The U.S. Financial Industry Regulatory Authority (FINRA) announced on Wednesday it has fined 12 firms a total of US$14.4 million for record keeping deficiencies that violated federal securities laws and regulatory rules.
FINRA found deficiencies in the preservation of records in a format that prevents those records from being altered. The firms failed to maintain certain electronic records in “write once, read many” (WORM) format, which prevents the alteration or destruction of records stored electronically, FINRA says in a statement. The WORM deficiencies affected millions, and in some cases, hundreds of millions, of records, FINRA adds.
The sanctioned firms include: RBC Capital Markets LLC and RBC Capital Markets Arbitrage S.A., which were jointly fined US$3.5 million; Wells Fargo Securities, LLC and Wells Fargo Prime Services, LLC, which were jointly fined US$4 million; and, RBS Securities, Inc., which was fined US$2 million.
The firms settled the cases without admitting or denying the charges, but consented to the entry of FINRA’s findings.

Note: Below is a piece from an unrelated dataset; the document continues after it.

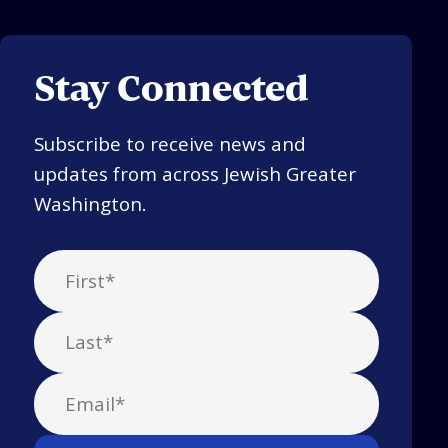
Stay Connected
Subscribe to receive news and
updates from across Jewish Greater
Washington.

“These disciplinary actions are a result of FINRA’s focus on ensuring that firms maintain accurate, complete and adequately protected electronic records. Ensuring the integrity of these records is critical to the investor protection function because they are a primary means by which regulators examine for misconduct in the securities industry,” says Brad Bennett, executive vice president and chief of enforcement at FINRA, in a statement.